» **What is expected**: If a line of the material holds the string "Bachtiar", please copy it.

» **Data shown**:
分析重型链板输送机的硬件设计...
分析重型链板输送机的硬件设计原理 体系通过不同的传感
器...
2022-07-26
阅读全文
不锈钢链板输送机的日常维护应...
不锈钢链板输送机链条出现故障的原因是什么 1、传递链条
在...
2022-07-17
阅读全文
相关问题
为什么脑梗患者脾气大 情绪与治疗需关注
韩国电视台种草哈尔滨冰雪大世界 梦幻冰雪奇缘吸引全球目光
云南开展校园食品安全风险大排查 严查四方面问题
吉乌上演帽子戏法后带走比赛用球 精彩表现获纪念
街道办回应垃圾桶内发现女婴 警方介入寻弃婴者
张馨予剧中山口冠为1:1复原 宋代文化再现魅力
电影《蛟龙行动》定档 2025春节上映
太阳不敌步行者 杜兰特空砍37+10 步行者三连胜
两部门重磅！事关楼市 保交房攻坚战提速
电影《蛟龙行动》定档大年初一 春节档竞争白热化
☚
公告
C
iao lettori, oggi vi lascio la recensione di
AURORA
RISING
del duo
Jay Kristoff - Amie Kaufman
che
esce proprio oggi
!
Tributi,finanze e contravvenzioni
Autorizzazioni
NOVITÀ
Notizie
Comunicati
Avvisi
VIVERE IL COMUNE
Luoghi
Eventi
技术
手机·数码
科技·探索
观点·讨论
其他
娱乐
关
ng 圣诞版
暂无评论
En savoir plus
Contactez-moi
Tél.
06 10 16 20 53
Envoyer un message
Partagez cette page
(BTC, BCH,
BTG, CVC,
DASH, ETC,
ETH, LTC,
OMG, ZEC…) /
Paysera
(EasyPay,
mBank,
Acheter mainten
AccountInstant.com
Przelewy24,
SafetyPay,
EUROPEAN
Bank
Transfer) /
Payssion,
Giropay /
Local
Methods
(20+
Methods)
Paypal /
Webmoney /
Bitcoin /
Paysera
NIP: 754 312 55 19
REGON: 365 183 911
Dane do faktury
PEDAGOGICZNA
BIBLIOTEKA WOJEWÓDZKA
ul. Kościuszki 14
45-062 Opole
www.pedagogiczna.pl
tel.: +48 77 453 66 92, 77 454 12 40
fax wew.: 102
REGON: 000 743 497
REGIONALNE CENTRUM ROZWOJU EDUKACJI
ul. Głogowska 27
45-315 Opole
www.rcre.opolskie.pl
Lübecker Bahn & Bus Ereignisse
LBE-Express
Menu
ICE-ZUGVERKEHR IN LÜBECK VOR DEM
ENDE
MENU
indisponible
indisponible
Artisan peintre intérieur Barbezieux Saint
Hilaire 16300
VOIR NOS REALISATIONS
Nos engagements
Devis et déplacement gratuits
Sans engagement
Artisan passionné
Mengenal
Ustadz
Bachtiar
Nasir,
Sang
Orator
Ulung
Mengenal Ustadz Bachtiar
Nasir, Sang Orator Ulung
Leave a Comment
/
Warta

» **Response box**:
Bachtiar
Mengenal Ustadz Bachtiar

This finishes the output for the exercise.